◆ YOUR GOAL ◆
Copy the data from the line that contains "Je hoort binnen één werkdag van Jamey." to its last line, exactly, including both of those lines and leaving out everything before.

◆ DATASET RECORDS ◆
=== Section Start ===

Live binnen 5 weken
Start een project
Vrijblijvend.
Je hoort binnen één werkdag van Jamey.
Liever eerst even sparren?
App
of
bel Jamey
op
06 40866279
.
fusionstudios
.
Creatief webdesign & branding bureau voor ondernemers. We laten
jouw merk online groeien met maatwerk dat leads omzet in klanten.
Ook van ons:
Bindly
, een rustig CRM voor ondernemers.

=== Section End ===

◆ ANSWER BELOW ◆
Je hoort binnen één werkdag van Jamey.
Liever eerst even sparren?
App
of
bel Jamey
op
06 40866279
.
fusionstudios
.
Creatief webdesign & branding bureau voor ondernemers. We laten
jouw merk online groeien met maatwerk dat leads omzet in klanten.
Ook van ons:
Bindly
, een rustig CRM voor ondernemers.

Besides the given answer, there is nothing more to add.